Landlords and developers fought back, spending over $76M campaigning against the proposition, according to the California Secretary of State. Early October polls suggested that Prop. 10 was losing ground among Californians with nearly half of Californians against the expansion of rent control. Tuesday’s election results verified these polls. “The stunning margin of victory shows California voters clearly understood the negative impacts Prop. 10 will have on the availability of affordable and middle-class housing in our state,” California Apartment Association CEO Tom Bannon said in a statement. The CAA led the campaign against Prop. 10. The call for the expansion of rent control is largely being driven by rising rents across California. Rents have increased by nearly 50% in major Bay Area metros since 2010. Many residents have had to move farther away from their jobs to places where they can afford rent and housing prices. Costa-Hawkins prohibits rent control on all types of housing built after 1995. It also allows landlords with rent-controlled apartments to bring a unit’s rent back to market rates when a tenant vacates. Supporters of Prop. 10 argued that rent stabilization would help keep rents affordable for existing renters, especially key members of communities, such as nurses, teachers and firefighters, and keep people from being displaced or homeless when rents increase, according to a fact sheet from the Yes On Prop 10 campaign. It also was part of an effort to address homelessness and affordable housing with three propositions this year. Proposition 1 was meant to build more affordable housing, and Proposition 2 was meant to address homelessness. Both of these propositions passed Tuesday.

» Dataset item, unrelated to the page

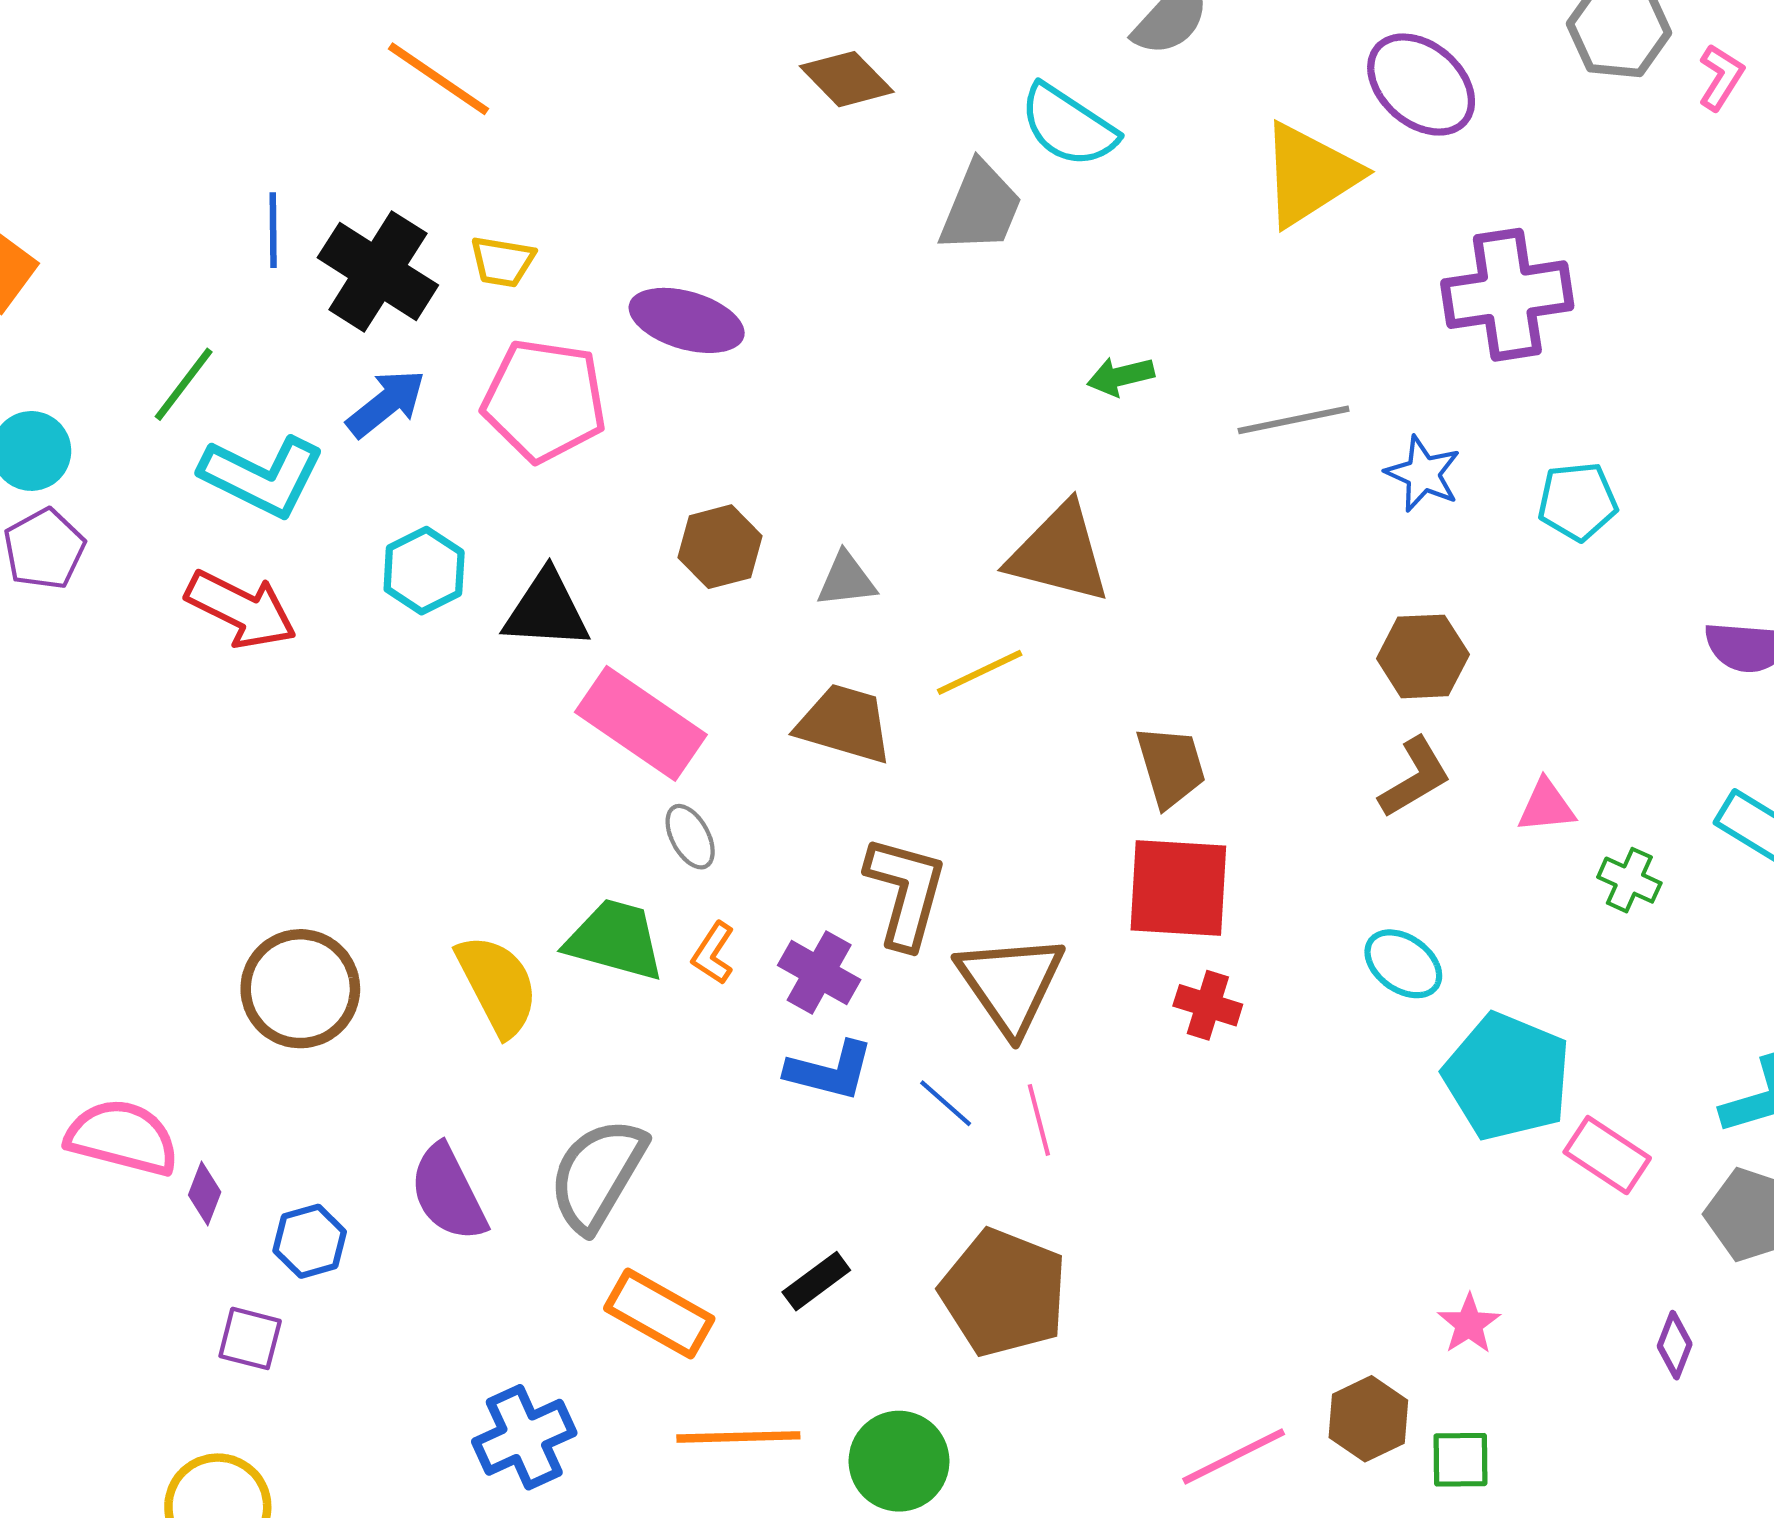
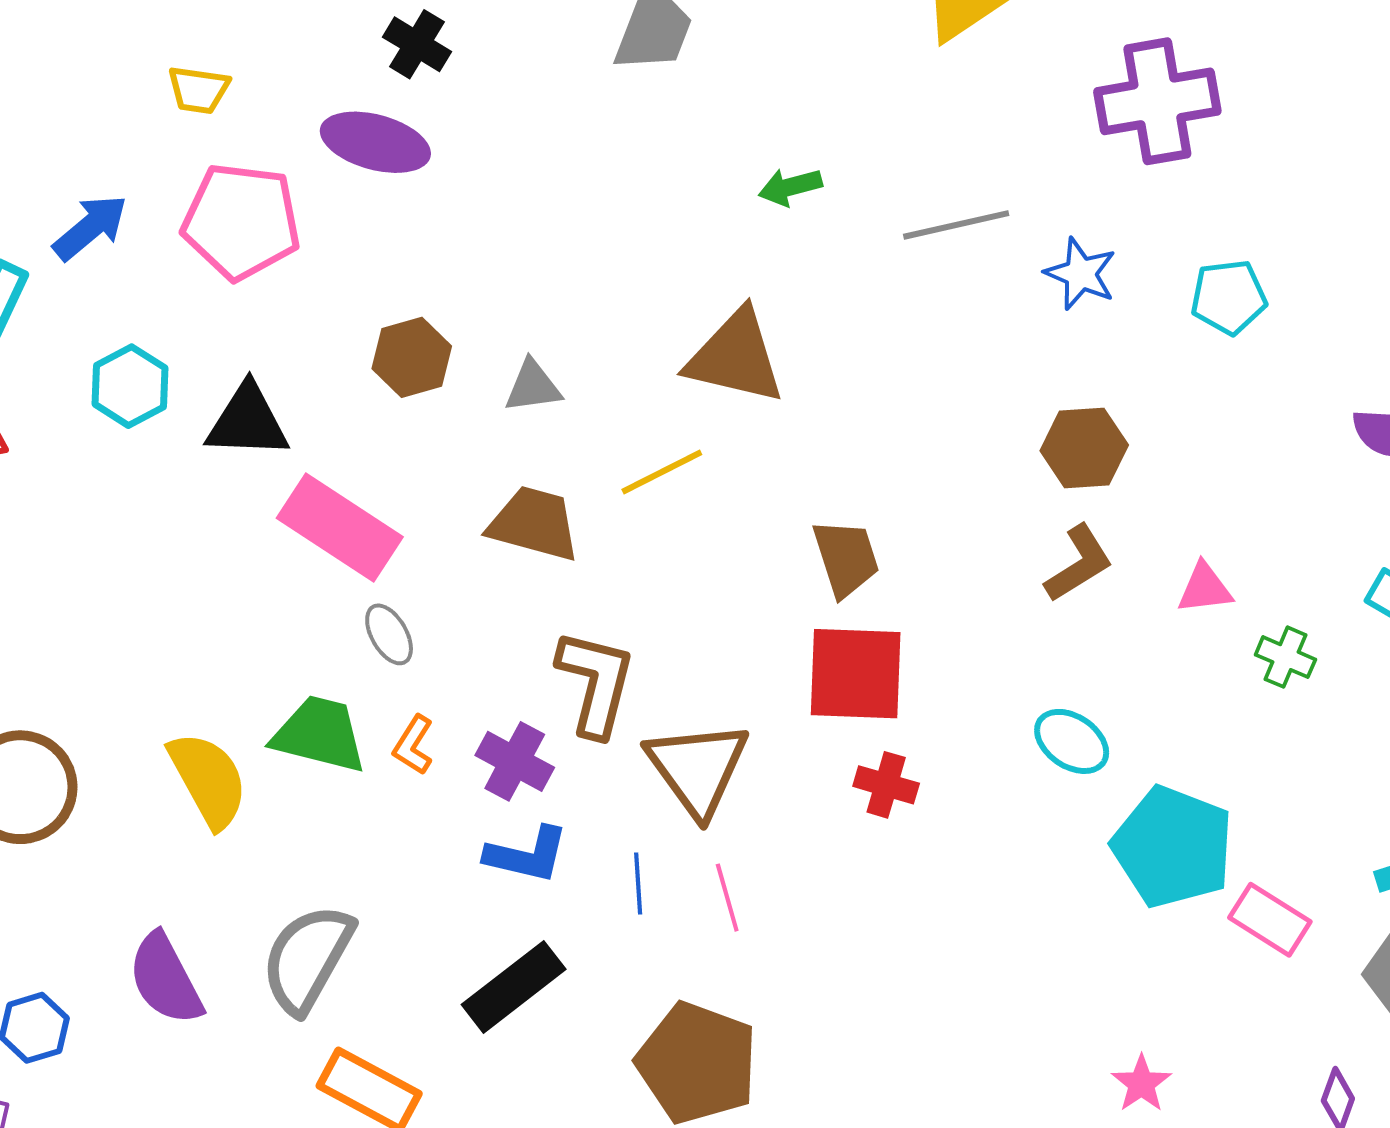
black cross: (378, 271) -> (417, 44), moved, size x0.6
blue line: (946, 1103) -> (638, 883), turned 46
black rectangle: (816, 1281) -> (514, 987), moved, size x1.6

Prop. 10 has been hugely contested by landlords and developers who argued rent control would stifle future investment and development. Many have said the housing shortage needs to be solved by allowing the construction of more housing instead of keeping rents capped. “While it is clear rent control is the wrong path, more needs to be done to alleviate housing affordability challenges across the country,” National Multifamily Housing Council CEO Doug Bibby said in a statement. He said addressing the housing crisis will take a three-pronged approach: First, the shortage of homes needs to be addressed and barriers to adding more homes need to be removed. Without adding more units, the country will not be able to address the shortage of 4.6 million apartments expected by 2030, he said. Local governments must also be more involved and find public-private partnership opportunities to bring price points down to create more affordable housing. Additionally, targeted subsidies need to be provided to help the neediest families now. “Proposition 10 was an example of short-term, wrongheaded policy,” Bibby said. “However, it also highlights the very real affordability problems that families are facing. NMHC will continue to work to put forward creative, unique ideas and policies while remaining vigilant against proposals like Proposition 10 that would inhibit growth and deepen the affordability crisis.”